When I told this story to my friend, she said, "He still needs the book."
She's right, you know? He does still need the book, and may God forgive me for thinking he was beyond deserving the book. I've been working on various Will Campbell projects for years now, but it took this pointed statement for me to get it. We've been reconciled, all of us; all that's left for us to do is live that reality.
So the next week, I took the book to the chaplains office, and she is trying to get it to my former student. Hopefully this small gesture will let him know that I haven't given up on him, that the same warm greeting I gave to him the first night I met him is still the greeting that he'd get if I could see him now.

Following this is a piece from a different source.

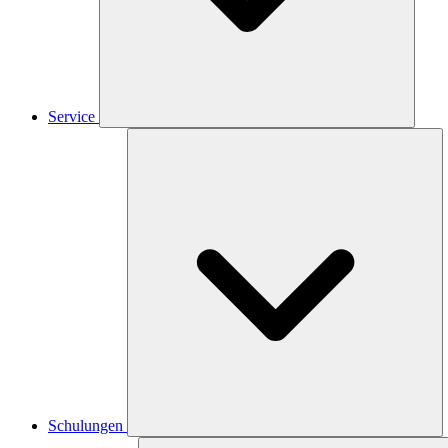
Service
Schulungen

It's been said that teaching is about planting seeds. Seeds take time to grow. Granted, I don't know if a Greek class can bear any fruit other than the Greek language, but my hope is that my presence and the presence of his classmates may create more meaningful fruit for my now locked up student someday. I hope that the nine months spent with the class might bring him a new sense of purpose in life. May he bear the fruit of renewed life. A life in which the first impulse isn't to beat someone shitless. A life in which participation in moving contraband isn't an option. A life that lives Romans 12—a life that lives peaceably with everyone.
-Craig D. Katzenmiller Social Media Editor, TOKENS
* Epigraph from, Scott Cairns, Short Trip to the Edge (HarperSanFrancisco, 2006), 90.